* Work to be completed *
Of all the entries below, only the lines from the one with "trastornos relacionados al" up to and including the one with "Use this handy, informative" are to be duplicated exactly.

Records from a collection:
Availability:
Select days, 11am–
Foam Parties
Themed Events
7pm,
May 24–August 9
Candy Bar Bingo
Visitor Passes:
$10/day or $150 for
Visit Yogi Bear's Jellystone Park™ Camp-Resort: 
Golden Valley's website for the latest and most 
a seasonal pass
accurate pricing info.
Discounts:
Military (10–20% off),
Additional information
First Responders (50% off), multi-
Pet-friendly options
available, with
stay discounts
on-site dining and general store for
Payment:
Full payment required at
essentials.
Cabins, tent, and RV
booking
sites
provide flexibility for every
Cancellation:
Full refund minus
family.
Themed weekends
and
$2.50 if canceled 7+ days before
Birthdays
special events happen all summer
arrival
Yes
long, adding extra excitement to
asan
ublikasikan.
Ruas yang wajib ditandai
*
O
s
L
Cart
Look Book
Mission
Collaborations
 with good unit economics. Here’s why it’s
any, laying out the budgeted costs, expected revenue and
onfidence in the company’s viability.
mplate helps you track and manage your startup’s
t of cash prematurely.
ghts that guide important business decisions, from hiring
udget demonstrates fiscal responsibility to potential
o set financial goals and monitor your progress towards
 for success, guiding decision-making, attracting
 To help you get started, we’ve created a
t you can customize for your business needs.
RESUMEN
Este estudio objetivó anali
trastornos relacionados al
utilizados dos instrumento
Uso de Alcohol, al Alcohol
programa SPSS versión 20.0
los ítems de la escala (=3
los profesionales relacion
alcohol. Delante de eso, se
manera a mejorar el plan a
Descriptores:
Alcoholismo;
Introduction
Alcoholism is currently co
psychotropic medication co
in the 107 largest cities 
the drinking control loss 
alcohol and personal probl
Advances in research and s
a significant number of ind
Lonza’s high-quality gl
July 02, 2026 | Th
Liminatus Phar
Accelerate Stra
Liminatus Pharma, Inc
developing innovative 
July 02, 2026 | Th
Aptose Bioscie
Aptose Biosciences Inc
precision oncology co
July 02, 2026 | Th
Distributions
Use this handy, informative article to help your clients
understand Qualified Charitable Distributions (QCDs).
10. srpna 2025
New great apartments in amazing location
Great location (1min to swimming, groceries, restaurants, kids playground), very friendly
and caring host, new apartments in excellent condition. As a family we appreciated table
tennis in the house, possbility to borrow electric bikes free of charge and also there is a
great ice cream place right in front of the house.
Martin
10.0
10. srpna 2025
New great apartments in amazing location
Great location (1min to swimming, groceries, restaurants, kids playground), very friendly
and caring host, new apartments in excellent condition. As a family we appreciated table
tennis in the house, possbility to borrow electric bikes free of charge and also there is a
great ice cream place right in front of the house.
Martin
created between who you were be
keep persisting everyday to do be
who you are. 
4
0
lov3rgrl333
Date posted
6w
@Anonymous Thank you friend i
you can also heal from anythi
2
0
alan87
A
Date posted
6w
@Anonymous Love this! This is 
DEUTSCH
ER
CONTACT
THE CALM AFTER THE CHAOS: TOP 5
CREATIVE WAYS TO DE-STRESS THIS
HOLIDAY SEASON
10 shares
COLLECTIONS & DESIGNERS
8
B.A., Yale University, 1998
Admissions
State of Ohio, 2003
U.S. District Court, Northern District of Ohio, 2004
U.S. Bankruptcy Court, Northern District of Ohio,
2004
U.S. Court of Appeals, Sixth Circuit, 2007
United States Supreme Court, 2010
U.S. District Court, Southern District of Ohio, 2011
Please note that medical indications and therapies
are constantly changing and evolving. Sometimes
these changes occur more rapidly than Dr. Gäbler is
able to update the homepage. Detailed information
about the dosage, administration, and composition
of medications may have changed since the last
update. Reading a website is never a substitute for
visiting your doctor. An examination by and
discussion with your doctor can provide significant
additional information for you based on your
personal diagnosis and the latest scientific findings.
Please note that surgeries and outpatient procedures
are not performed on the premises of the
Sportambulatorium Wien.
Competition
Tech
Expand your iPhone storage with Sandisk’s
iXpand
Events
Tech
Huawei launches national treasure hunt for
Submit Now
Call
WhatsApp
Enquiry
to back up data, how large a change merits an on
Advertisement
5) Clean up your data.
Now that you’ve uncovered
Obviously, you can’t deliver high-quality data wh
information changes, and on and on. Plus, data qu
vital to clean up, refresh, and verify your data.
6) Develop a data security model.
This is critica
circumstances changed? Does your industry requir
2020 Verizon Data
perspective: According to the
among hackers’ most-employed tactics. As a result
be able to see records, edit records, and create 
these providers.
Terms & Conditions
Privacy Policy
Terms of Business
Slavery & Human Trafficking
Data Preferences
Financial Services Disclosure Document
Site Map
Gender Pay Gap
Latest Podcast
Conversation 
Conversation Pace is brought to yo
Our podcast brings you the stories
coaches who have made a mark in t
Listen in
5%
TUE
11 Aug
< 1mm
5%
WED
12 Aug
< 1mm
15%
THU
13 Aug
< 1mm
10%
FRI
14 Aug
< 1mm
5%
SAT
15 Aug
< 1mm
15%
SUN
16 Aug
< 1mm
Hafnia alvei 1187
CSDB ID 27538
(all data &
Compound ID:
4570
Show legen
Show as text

* Solution for this task *
trastornos relacionados al
utilizados dos instrumento
Uso de Alcohol, al Alcohol
programa SPSS versión 20.0
los ítems de la escala (=3
los profesionales relacion
alcohol. Delante de eso, se
manera a mejorar el plan a
Descriptores:
Alcoholismo;
Introduction
Alcoholism is currently co
psychotropic medication co
in the 107 largest cities 
the drinking control loss 
alcohol and personal probl
Advances in research and s
a significant number of ind
Lonza’s high-quality gl
July 02, 2026 | Th
Liminatus Phar
Accelerate Stra
Liminatus Pharma, Inc
developing innovative 
July 02, 2026 | Th
Aptose Bioscie
Aptose Biosciences Inc
precision oncology co
July 02, 2026 | Th
Distributions
Use this handy, informative article to help your clients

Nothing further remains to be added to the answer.